Now we can return to “How Sweet the Name of Jesus Sounds” and see immediately why Newton’s metaphor has meant so much to so many. In striking ways, the contemplation of Christ’s lordship and gospel is like the act of listening to music. Both are contemplative acts; that is, they require us to be attentive. Faith in Jesus involves looking to him (Num. 21:9; Heb. 12:2). The pleasures of both name and music are derived from God’s character. The divine counsel for our salvation is so harmonious, with every part of it perfectly integrated with all the rest, that the name of our savior summarizes the greatest symphony of all: the covenant of grace, the threefold office of Christ, his active and passive obedience, his exaltation, and our union with him. Here, indeed, is a never-failing treasury filled with boundless stores of grace. Faith in Jesus, like music, consoles us in the midst of our broken lives. The reader is invited to read again the first two stanzas of “How Sweet the Name of Jesus Sounds” to see how the first seven things predicated of Jesus’s name, beginning in the third line, all involve fixing something that has gone wrong—like the principle of resolution in music.

The best thing about the name of Jesus, however, is that by it, in faith, we can address God—our God, with whom we have been reconciled—which is exactly what this hymn does at its midpoint, immediately after the word “grace.” Newton’s original exclamation mark at the beginning of stanza 4 is critical to the grammar. In calling upon our savior, we take his song upon our lips. Our joy is so complete that it’s all we can do simply to list, in the outburst that is stanza 4, some of the most cherished images of Christ. Here, the very pace of the poem demonstrates the power of the name. In stanzas 1–3, we said something about it, on average, every line, but here, when we actually use the name, titles come at us at a rate of three or more per line.

As joyful as this music is, we are also nevertheless aware of how inadequate it is for the praise of the one named (stanza 5).
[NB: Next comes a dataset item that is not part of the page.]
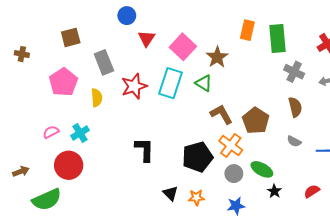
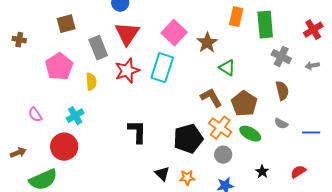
red triangle: (147, 38) -> (127, 34), moved, size x1.5
green triangle: (204, 83) -> (227, 68), moved
pink semicircle: (51, 132) -> (35, 115), moved, turned -98
green ellipse: (262, 169) -> (250, 134), moved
We persist, sustained by a promise that in the New Jerusalem, when we see his face, with his name on our foreheads, we shall worship him as we ought (Rev. 22:3–4). So the song, despite the currently weak effort of our hearts, will never end, and death—the last word of the hymn—is really life. Life in his name.
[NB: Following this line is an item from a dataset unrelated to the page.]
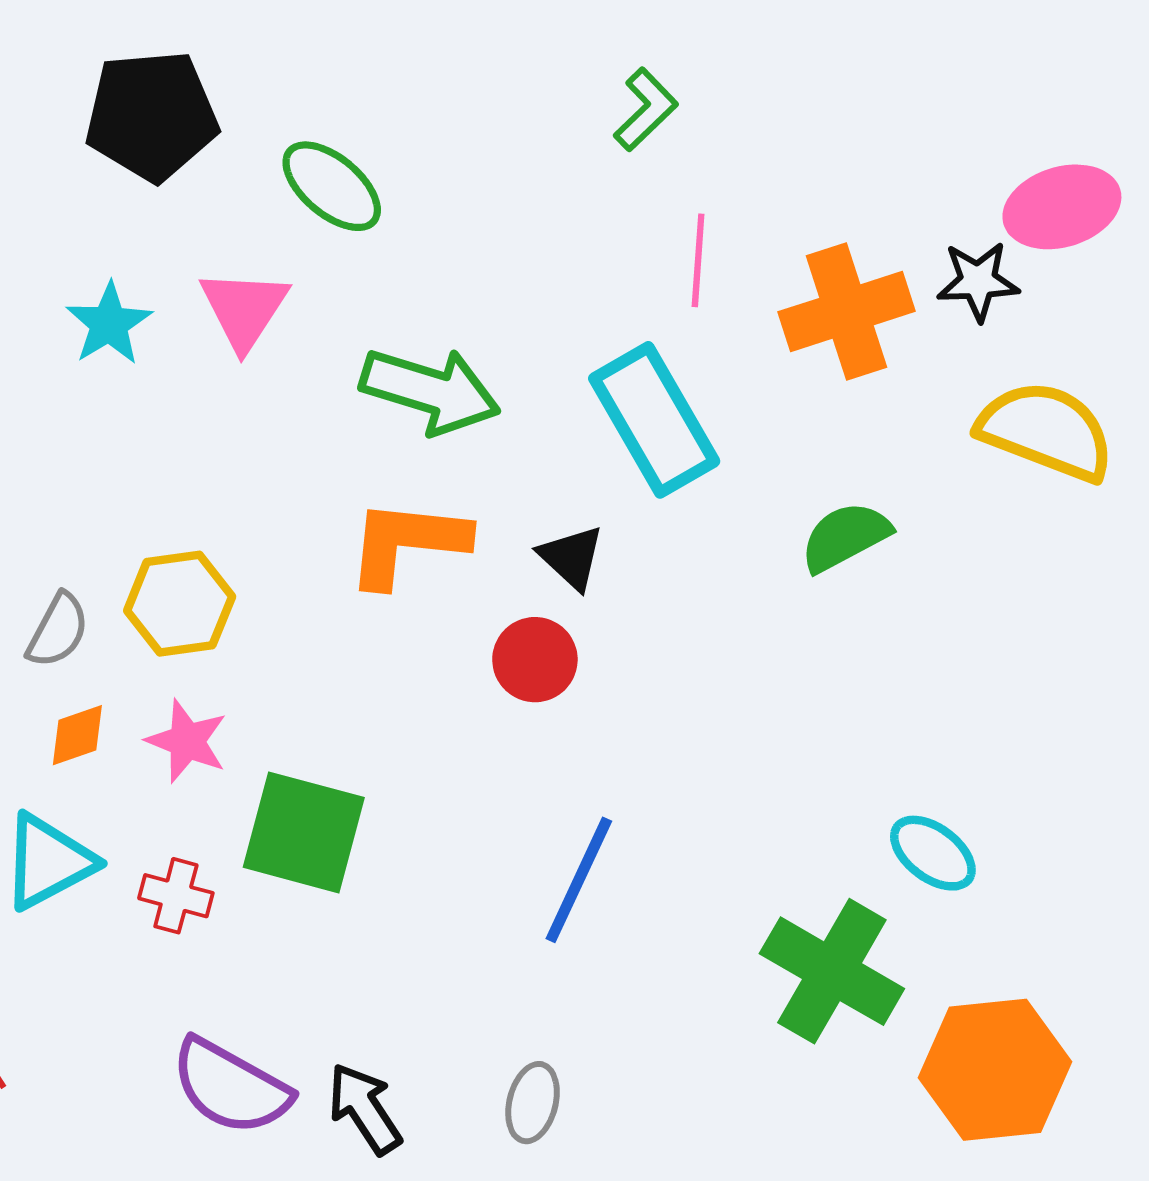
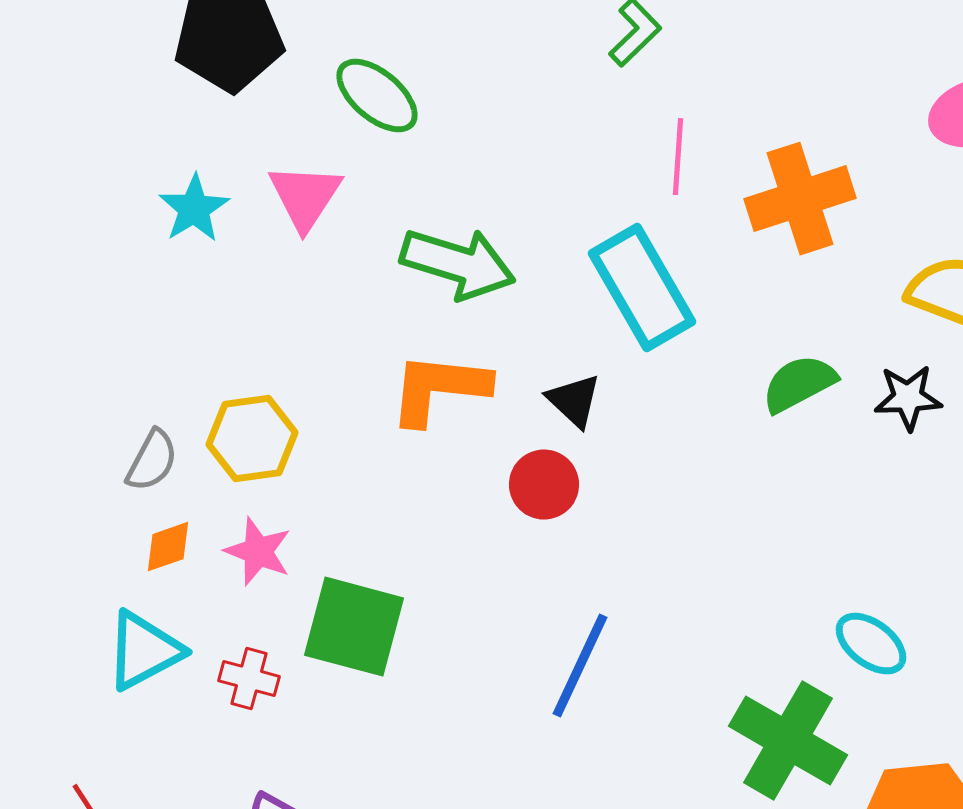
black star: (978, 281) -> (908, 398), moved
The tune considered traditional by most British and American communions throughout the twentieth century, ST. PETER, was paired in print with Newton’s poem in the first edition of Hymns Ancient and Modern (1861). Humanity’s instinctual grasp of the metaphysics of music being key to the meaning of the poem, it comes as no surprise that the tune is based on the fundamental tool for understanding music: the scale, in this case descending. It appears in its complete form on syllables 2–11, lingering briefly on “sol” and “mi.” The remainder of the melody explores smaller segments of the scale, with the bass following suit in lines 2–3 and the tenor in line 4. Many fine touches can be noted. The word “rest” in stanza 2 falls on the perfect, authentic cadence. The peak tone of the melody arrives quite early, on the second note, for the exclamations of stanzas 3 and 4. When we get to stanza 4 the melody, it turns out, lends itself neatly to being phrased in tiny, even two-note, gestures as required by the structure of the list. The most unusual harmony occurs at the end of line 3, for “treasury filled,” “Way, my End,” “as thou art,” and, happily, “of thy name” in the last stanza.